#### Your instructions:
Whenever a line in the records below holds the string "عزیز", copy it out.
***** Supplied entries
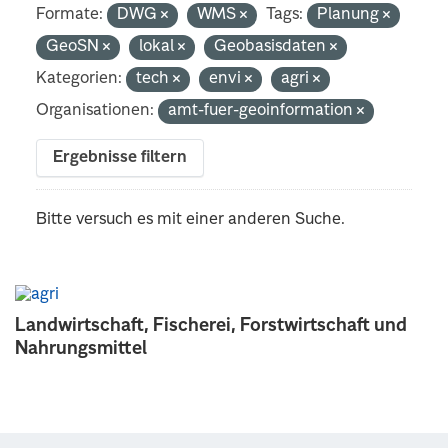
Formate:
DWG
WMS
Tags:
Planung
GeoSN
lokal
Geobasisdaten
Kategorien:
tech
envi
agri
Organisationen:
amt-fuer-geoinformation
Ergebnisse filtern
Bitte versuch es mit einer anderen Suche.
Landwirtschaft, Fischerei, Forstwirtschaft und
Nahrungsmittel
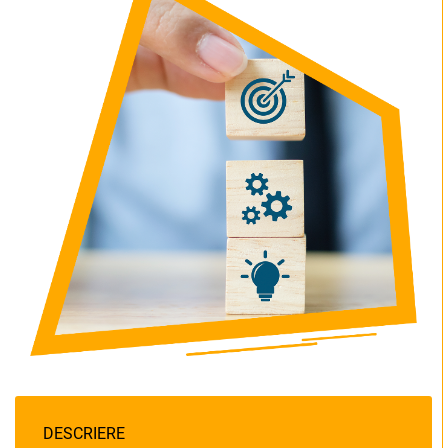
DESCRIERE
**********
***** Supplied entries
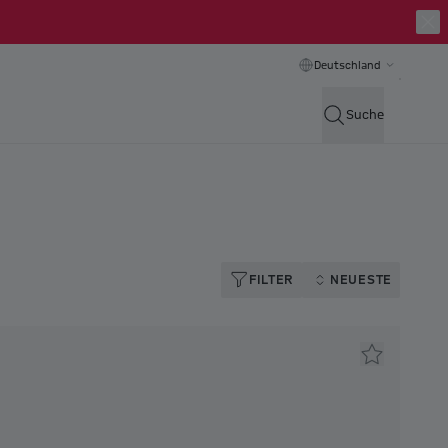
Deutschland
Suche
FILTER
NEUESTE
**********
***** Supplied entries
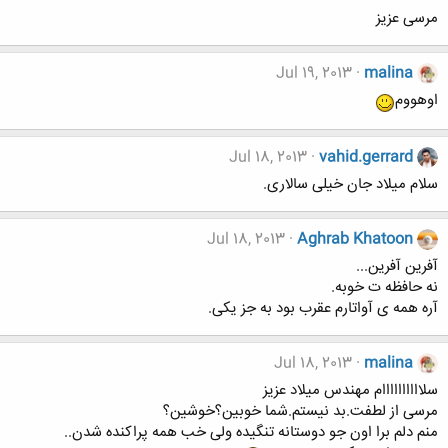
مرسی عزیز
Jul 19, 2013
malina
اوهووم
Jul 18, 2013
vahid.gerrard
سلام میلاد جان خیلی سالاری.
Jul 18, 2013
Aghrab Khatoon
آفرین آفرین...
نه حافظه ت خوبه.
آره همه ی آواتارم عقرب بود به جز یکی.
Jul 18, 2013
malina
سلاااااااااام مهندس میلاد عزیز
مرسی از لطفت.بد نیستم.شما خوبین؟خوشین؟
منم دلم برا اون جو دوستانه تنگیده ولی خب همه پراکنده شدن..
**********
#### Answer to this task:
مرسی عزیز
سلاااااااااام مهندس میلاد عزیز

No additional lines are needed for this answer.